Sfamare i volontari è un altro punto controverso. Sembra infatti che per alcune categorie le spese saranno rimborsate con buoni pasto, viaggi (ma, sembrerebbe, solo fino a 100 euro) e alloggi nelle strutture convenzionate. Per altri, come il battaglione di 400 ragazzi bergamaschi, questa regola non vale. Dal primo maggio al 31 ottobre saranno presenti in coppia nei “punti Expo” suddivisi in tredici periodi da 14 o 15 giorni per due turni dalle 9,30 alle 15 e dalle 14,30 alle 20. La Commissione Giovani del comune di Bergamo ha chiesto un chiarimento. La risposta è stata netta: ai volontari saranno garantiti un “kit identificativo” (T-shirt, cappellino, badge) e un’assicurazione”. Il panino, e i trasporti da Bergamo, dovranno pagarseli da soli.

La teoria della porta girevole
Nel dibattito “ufficiale” si stenta ancora a capire la ragione per cui una manifestazione che ha ricevuto investimenti complessivi per oltre 13 miliardi di euro che produrranno 34 miliardi di valore aggiunto non abbia pensato di trattare tutti i volontari secondo la legge, assegnandogli la magra paga prevista. L’accordo sindacale è diventato, anzi, la ragione per giustificare il rifiuto assoluto di riconoscere il contributo ai volontari.

Questa immane sproporzione è la realtà del lavoro contemporaneo. Dall’alto non arriverà mai il reddito necessario alla sopravvivenza della forza-lavoro. A quest’ultima si chiede, inoltre, l’adesione ai “valori” etici olistici e incontestabili come “salvare il pianeta”, il buon cibo “bio” alla Slow Food, lottare contro la fame nel mondo. In basso, lì dove il lavoro non retribuito è diventato la regola, si distingue tra volontari e volontari. E poi tra volontari e precari, stagisti e apprendisti. A tutti è chiesto di “far vivere una bella esperienza a chi visita Expo” ha detto Marta Moroni, Project Manager Ciessevi del “Programma Volontari per Expo”.

È la teoria della porta girevole. Non è detto, infatti, che il volontario che assumerà il ruolo di stagista o apprendista con un contratto a termine in un altro evento tornerà un giorno a lavorare gratuitamente. Questa è la tremenda verità di un evento come Expo: non si va avanti, si resta nello stesso posto, dopo brevi o lunghe pause in cui si ha l’illusione di avere superato la fase zero. Ll lavoro gratuito è la regola. Quello precario è un’eccezione. Il settore non profit è lo strumento per governare questa nuova trasformazione del precario che non è del tutto assimilabile alla figura del lavoratore.

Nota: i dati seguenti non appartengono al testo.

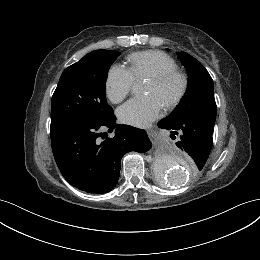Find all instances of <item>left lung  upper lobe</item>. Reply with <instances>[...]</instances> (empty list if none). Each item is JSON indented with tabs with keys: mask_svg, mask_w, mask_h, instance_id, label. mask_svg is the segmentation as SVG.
Wrapping results in <instances>:
<instances>
[{
	"mask_svg": "<svg viewBox=\"0 0 260 260\" xmlns=\"http://www.w3.org/2000/svg\"><path fill=\"white\" fill-rule=\"evenodd\" d=\"M180 59L190 74V86L182 102L168 117L174 120L196 117L215 124L217 106L210 74L189 54L182 52Z\"/></svg>",
	"mask_w": 260,
	"mask_h": 260,
	"instance_id": "1",
	"label": "left lung upper lobe"
}]
</instances>
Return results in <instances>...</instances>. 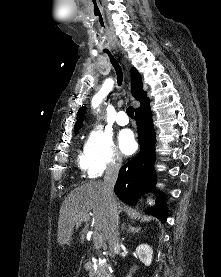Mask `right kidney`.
Listing matches in <instances>:
<instances>
[{"instance_id": "1", "label": "right kidney", "mask_w": 221, "mask_h": 277, "mask_svg": "<svg viewBox=\"0 0 221 277\" xmlns=\"http://www.w3.org/2000/svg\"><path fill=\"white\" fill-rule=\"evenodd\" d=\"M136 254L139 257L140 261L146 266H149L152 262L153 250L147 244H140L136 248ZM127 277H131L128 275Z\"/></svg>"}]
</instances>
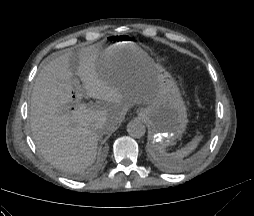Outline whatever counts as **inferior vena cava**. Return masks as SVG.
<instances>
[{
	"instance_id": "obj_1",
	"label": "inferior vena cava",
	"mask_w": 254,
	"mask_h": 216,
	"mask_svg": "<svg viewBox=\"0 0 254 216\" xmlns=\"http://www.w3.org/2000/svg\"><path fill=\"white\" fill-rule=\"evenodd\" d=\"M96 126H97V128H99V127L101 126V124H100V123H98Z\"/></svg>"
}]
</instances>
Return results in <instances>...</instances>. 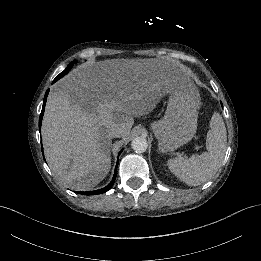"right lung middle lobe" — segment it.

In questa cornice l’ambivalenza che circonda la figura del volontario è stata ormai superata. Il suo lavoro serve a “umanizzare” il logo di un grande evento e a completare l’offerta turistica o i servizi di accoglienza in un’economia culturale. L'impatto sull’occupazione è irrilevante, ma non per questo il volontario dev’essere liquidato. Il suo agire serve per creare un rumore di fondo utile per attrarre visitatori o informare i turisti che poi finanzieranno bar, alberghi, musei, fiere portando soldi agli altri, mai un reddito agli interessati. Ai volontari resta la speranza che, in futuro, questo ruolo tocchi ad altri, mentre loro saranno impiegati precariamente altrove.